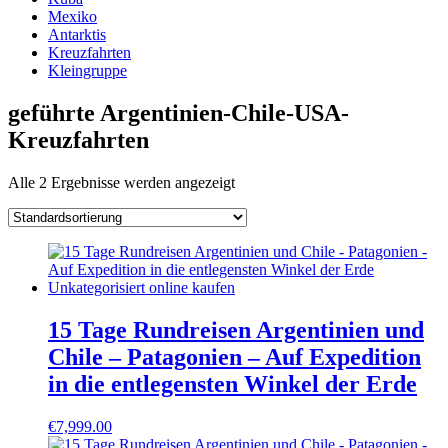
Mexiko
Antarktis
Kreuzfahrten
Kleingruppe
geführte Argentinien-Chile-USA-
Kreuzfahrten
Alle 2 Ergebnisse werden angezeigt
15 Tage Rundreisen Argentinien und
Chile – Patagonien – Auf Expedition
in die entlegensten Winkel der Erde
€
7,999.00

==================================================

▸ What you are asked to do
From the first line to the last, repeat the material exactly, but drop the pictures.

▸ Answer for the task
Mexiko
Antarktis
Kreuzfahrten
Kleingruppe
geführte Argentinien-Chile-USA-
Kreuzfahrten
Alle 2 Ergebnisse werden angezeigt
15 Tage Rundreisen Argentinien und
Chile – Patagonien – Auf Expedition
in die entlegensten Winkel der Erde
€
7,999.00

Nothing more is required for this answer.